Les cheveux greffés sont très résistants à la chute génétique, comme les cheveux de la nuque. Cependant, cela ne signifie pas qu’ils sont immunisés contre le vieillissement ou d’autres facteurs environnementaux. Tout comme les cheveux de votre nuque peuvent s’éclaircir ou blanchir avec le temps, les cheveux greffés peuvent aussi perdre une certaine densité après 10, 15 ou 20 ans en raison des effets de la zone receveuse ou du vieillissement folliculaire général. Mais ce n’est pas une chute comme dans l’alopécie androgénétique.
Quels sont les risques ou complications de la greffe de cheveux ?
La greffe de cheveux est généralement une procédure sûre lorsqu’elle est réalisée dans des conditions stériles par des équipes expérimentées, et les complications graves sont rares.
Les effets secondaires fréquents mais généralement temporaires et gérables sont les suivants :
- Œdème (gonflement) du front et autour des yeux (les premiers jours)
- Croûtes (les 7 à 10 premiers jours)
- Acné non inflammatoire (folliculite stérile) (peut être observée durant les premiers mois)
- Perte temporaire de sensibilité ou engourdissement dans la zone greffée ou la zone donneuse
- Chute de choc (chute temporaire des cheveux existants ou dans la zone donneuse)
- Douleur postopératoire dans la zone donneuse, surtout avec la technique FUT
Des complications plus rares mais plus graves sont également possibles.
- Infection (si les règles de stérilisation ne sont pas respectées)
- Cicatrice post-FUT restant marquée (cicatrice hypertrophique ou chéloïde)

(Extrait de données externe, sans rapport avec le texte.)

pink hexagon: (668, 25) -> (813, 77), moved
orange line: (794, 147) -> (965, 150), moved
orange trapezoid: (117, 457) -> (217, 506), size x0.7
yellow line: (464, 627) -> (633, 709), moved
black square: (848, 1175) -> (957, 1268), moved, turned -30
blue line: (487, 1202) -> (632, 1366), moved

- Aspect « mité » dû à un prélèvement excessif de la zone donneuse
- Nécrose tissulaire (très rare, généralement due à un trouble de la perfusion ou à une implantation trop dense)
Quels sont les traitements médicaux qui soutiennent la greffe de cheveux ?

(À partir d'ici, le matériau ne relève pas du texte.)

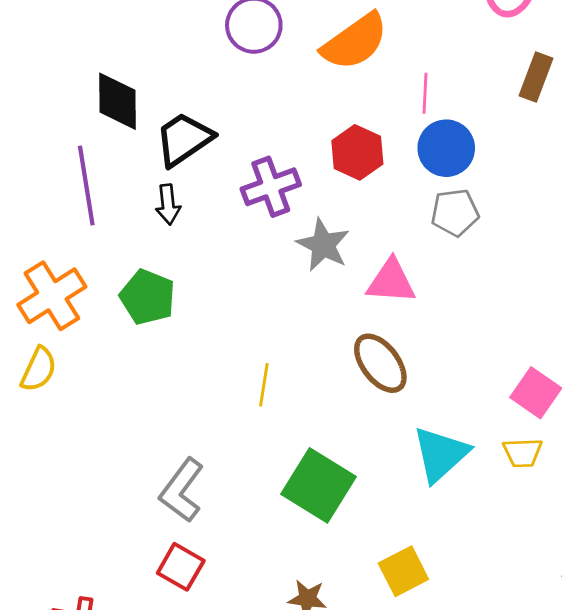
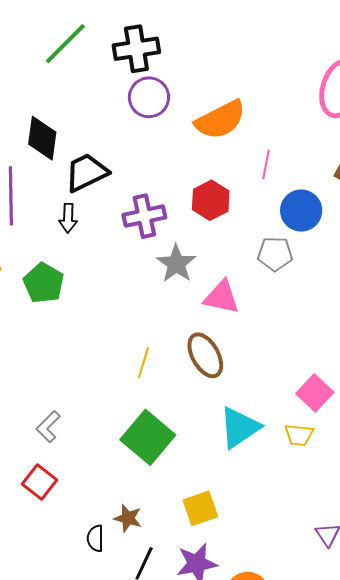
blue circle: (446, 148) -> (301, 211), moved
yellow line: (264, 385) -> (143, 363), moved
gray L-shape: (182, 490) -> (48, 427), size x0.7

Comme indiqué précédemment, la greffe ne répare que la zone implantée et n’arrête pas la chute des cheveux existants. C’est pourquoi, pour soutenir la greffe et préserver les cheveux existants, deux traitements principaux approuvés par la FDA sont généralement utilisés :
- Minoxidil topique (2 % et 5 %) :
Disponible sous forme de spray ou de mousse. Il agit en augmentant le flux sanguin dans le cuir chevelu et en prolongeant la phase de croissance (anagène) du cheveu. Son effet disparaît à l’arrêt.
- Finastéride oral (1 mg) :
Approuvé uniquement pour les hommes. Il empêche la formation de la DHT, principale hormone responsable de la chute. Il est très efficace pour préserver les cheveux existants aussi bien au sommet qu’à l’avant. Son effet disparaît à l’arrêt.

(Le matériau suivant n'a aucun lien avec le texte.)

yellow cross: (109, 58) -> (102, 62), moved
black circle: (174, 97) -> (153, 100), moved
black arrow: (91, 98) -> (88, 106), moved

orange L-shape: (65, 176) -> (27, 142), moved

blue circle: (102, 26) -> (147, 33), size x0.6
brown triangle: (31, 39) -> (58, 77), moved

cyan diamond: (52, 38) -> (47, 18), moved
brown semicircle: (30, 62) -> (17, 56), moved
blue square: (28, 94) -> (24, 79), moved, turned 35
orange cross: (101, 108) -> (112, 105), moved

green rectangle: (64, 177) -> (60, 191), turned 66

Le traitement PRP aide-t-il la greffe de cheveux ?
L’utilisation du plasma riche en plaquettes (PRP), obtenu à partir du propre sang de la personne, est discutée en tant que traitement de la chute des cheveux à elle seule, et le niveau de preuve est faible.
Cependant, les preuves concernant l’utilisation du PRP comme adjuvant à la greffe de cheveux sont plus prometteuses. Certaines études montrent que l’application du PRP pendant ou après la greffe peut augmenter la survie des greffons implantés, accélérer la cicatrisation et stimuler une repousse plus rapide des nouveaux cheveux. Toutefois, il n’existe pas encore de protocole standard dans ce domaine.